(October 7, 2014)

Dr. David Havird serves as poet in residence for Steelville Arts Council

SHREVEPORT, LA — This summer, Centenary Professor of English Dr. David Havird and his wife, Ashley Mace Havird, served as poets in residence for the Steelville Arts Council in Missouri from June 15 to June 22. The couple was invited by Centenary alumnus Chris Chase '92, one of the Council's founding board members. Chase majored in English at Centenary. He is currently the editor of the Cuba Free Press, a weekly independent newspaper in Cuba, Missouri.

Havird
Dr. David Havird and his wife Ashley Havird pose with their dog in Steelville, Missouri

The Steelville Arts Council is comprised of community volunteers dedicated to promoting the arts in Steelville and its surrounding area. The Council provides working space for performing artists, public gallery space for artists to display and sell their work, and areas where the public may share in art exhibitions or educational workshops.

"As poets-in-residence, Ashley and I, along with our dog, had the run of the house," said Havird. "The residency offered us the opportunity to get some writing done or find inspiration. Our only obligations were to give a poetry reading and to conduct a writing workshop. Steelville is a lovely town that bills itself as the 'floating capital of the world.'"

The Havirds held a writing workshop to discuss writing strategies and the craft of writing in general.

"It was very gratifying to meet people who shared our literary aspirations," said Havird. "Gratifying, too, seeing the vibrancy of an arts community in such a far-flung neck of the woods."

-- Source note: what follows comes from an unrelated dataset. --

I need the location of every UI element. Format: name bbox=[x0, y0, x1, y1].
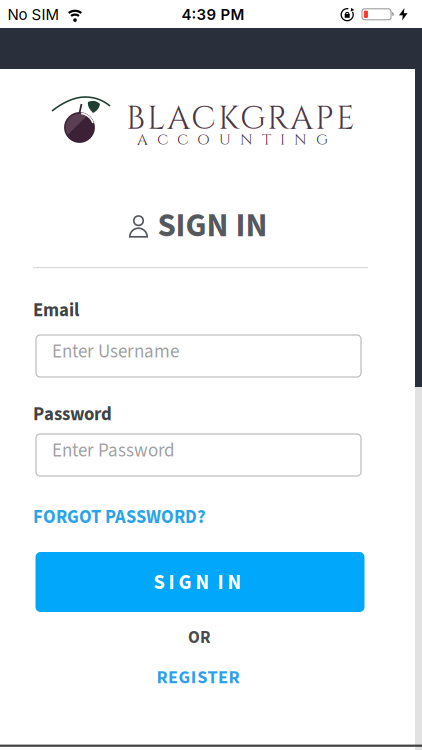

Havird is the author of two collections of poetry: Map Home (2013) and Penelope's Design (2010), which won the 2009 Robert Phillips Poetry Chapbook Prize. Mrs. Havird, an adjunct instructor in creative writing at Centenary, is the author of two chapbooks and a full-length collection, The Garden of the Fugitives, which won the 2013 X.J. Kennedy Prize and was released in September. Both writers have poems forthcoming in Hard Lines: Rough South Poetry, which will be released in 2015.